I have an ODE which I would like to solve using compiled C code called from R's deSolve package. The ODE in question is I an exponential decay model (y'=-d* exp(g* time)*y): But running the compiled code from within R gives different results to R's native deSolve. It's as is there they are flipped 180º. What's going on?
C code implementation
/* file testODE.c */
#include <R.h>
static double parms[4];
#define C parms[0] /* left here on purpose */
#define d parms[1]
#define g parms[2]
/* initializer */
void initmod(void (* odeparms)(int *, double *))
{
int N=3;
odeparms(&N, parms);
}
/* Derivatives and 1 output variable */
void derivs (int *neq, double t, double *y, double *ydot,
double *yout, int *ip)
{
// if (ip[0] <1) error("nout should be at least 1");
ydot[0] = -d*exp(-g*t)*y[0];
}
/* END file testODEod.c */
R implementation - Native deSolve
testODE <- function(time_space, initial_contamination, parameters){
with(
as.list(c(initial_contamination, parameters)),{
dContamination <- -d*exp(-g*time_space)*Contamination
return(list(dContamination))
}
)
}
parameters <- c(C = -8/3, d = -10, g = 28)
Y=c(y=1200)
times <- seq(0, 6, by = 0.01)
initial_contamination=c(Contamination=1200)

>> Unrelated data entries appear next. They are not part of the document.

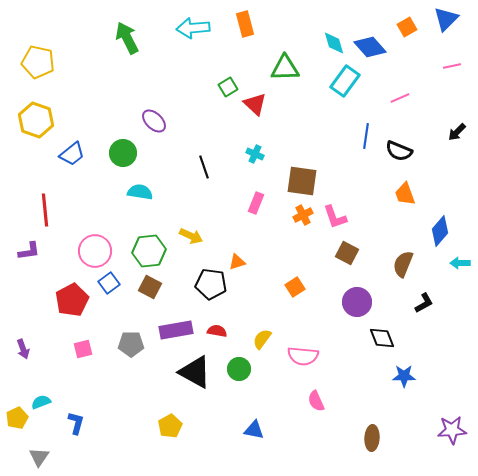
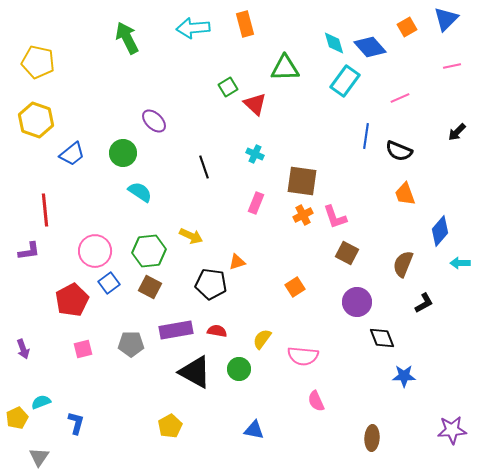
cyan semicircle at (140, 192): rotated 25 degrees clockwise
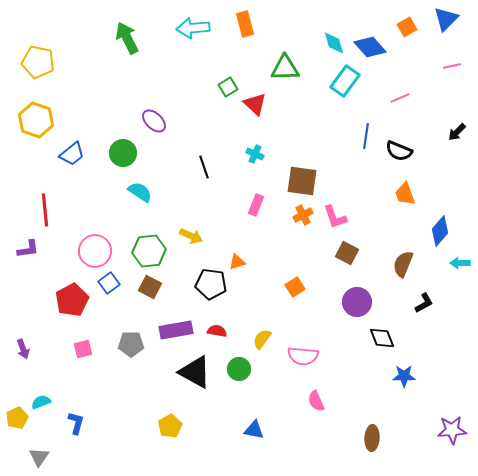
pink rectangle at (256, 203): moved 2 px down
purple L-shape at (29, 251): moved 1 px left, 2 px up
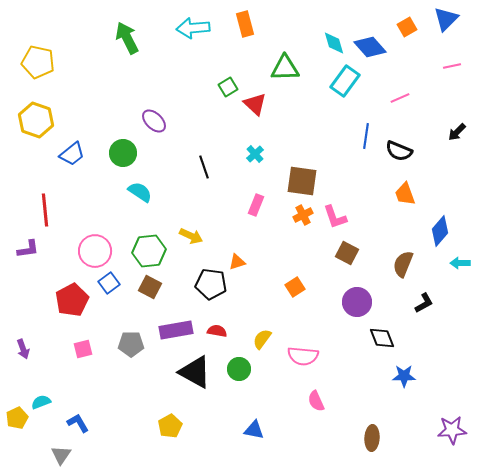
cyan cross at (255, 154): rotated 24 degrees clockwise
blue L-shape at (76, 423): moved 2 px right; rotated 45 degrees counterclockwise
gray triangle at (39, 457): moved 22 px right, 2 px up
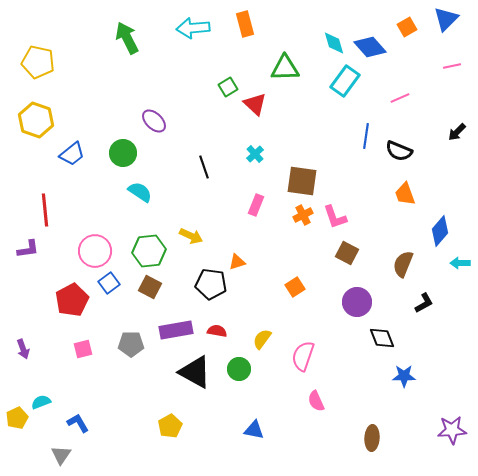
pink semicircle at (303, 356): rotated 104 degrees clockwise
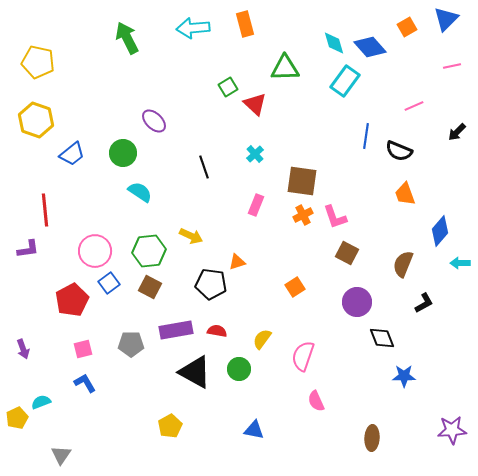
pink line at (400, 98): moved 14 px right, 8 px down
blue L-shape at (78, 423): moved 7 px right, 40 px up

out <- ode(initial_contamination, times, testODE, parameters, method = "radau",atol = 1e-4, rtol = 1e-4)
plot(out)
R implementation - Run compiled code from deSolve
library(deSolve)
library(scatterplot3d)
dyn.load("Code/testODE.so")
Y <-c(y1=initial_contamination) ;
out <- ode(Y, times, func = "derivs", parms = parameters,
dllname = "testODE", initfunc = "initmod")
plot(out)
CodePudding user response:
Compiled code does not give different results to deSolve models implemented in R, except potential rounding errors within the limits of atoland rtol.

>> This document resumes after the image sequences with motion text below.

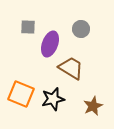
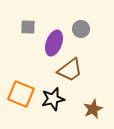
purple ellipse: moved 4 px right, 1 px up
brown trapezoid: moved 1 px left, 2 px down; rotated 112 degrees clockwise
brown star: moved 3 px down
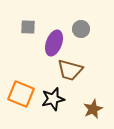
brown trapezoid: rotated 52 degrees clockwise
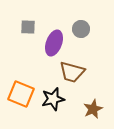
brown trapezoid: moved 2 px right, 2 px down
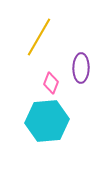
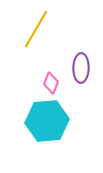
yellow line: moved 3 px left, 8 px up
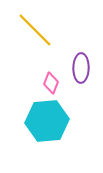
yellow line: moved 1 px left, 1 px down; rotated 75 degrees counterclockwise
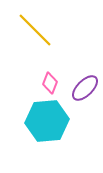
purple ellipse: moved 4 px right, 20 px down; rotated 44 degrees clockwise
pink diamond: moved 1 px left
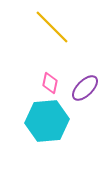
yellow line: moved 17 px right, 3 px up
pink diamond: rotated 10 degrees counterclockwise
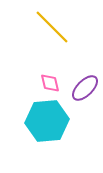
pink diamond: rotated 25 degrees counterclockwise
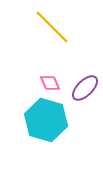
pink diamond: rotated 10 degrees counterclockwise
cyan hexagon: moved 1 px left, 1 px up; rotated 21 degrees clockwise
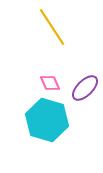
yellow line: rotated 12 degrees clockwise
cyan hexagon: moved 1 px right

The reasons of the differences in the original post where two errors in the code. One can correct it as follows:
- Declare
static doubleasparms[3];instead ofparms[4] - Time
tin derivs is a pointer, i.e.*t
so that the code reads as:
/* file testODE.c */
#include <R.h>
#include <math.h>
static double parms[3];
#define C parms[0] /* left here on purpose */
#define d parms[1]
#define g parms[2]
/* initializer */
void initmod(void (* odeparms)(int *, double *)) {
int N=3;
odeparms(&N, parms);
}
/* Derivatives and 1 output variable */
void derivs (int *neq, double *t, double *y, double *ydot,
double *yout, int *ip) {
ydot[0] = -d * exp(-g * *t) * y[0];
}
Here the comparison between the two simulations, somewhat adapted and generalized:
library(deSolve)
testODE <- function(t, y, parameters){
with(
as.list(c(y, parameters)),{
dContamination <- -d * exp(-g * t) * contamination
return(list(dContamination))
}
)
}
system("R CMD SHLIB testODE.c")
dyn.load("testODE.dll")
parameters <- c(c = -8/3, d = -10, g = 28)
Y <- c(contamination = 1200)
times <- seq(0, 6, by = 0.01)
out1 <- ode(Y, times, testODE,
parms = parameters, method = "radau", atol = 1e-4, rtol = 1e-4)
out2 <- ode(Y, times, func = "derivs", dllname = "testODE", initfunc = "initmod",
parms = parameters, method = "radau", atol = 1e-4, rtol = 1e-4)
plot(out1, out2) # no visible difference
summary(out1 - out2) # differences should be (close to) zero
dyn.unload("testODE.dll") # always unload before editing .c file !!
Note: set.dll or .so according to your OS, or detect it with .Platform$dynlib.ext.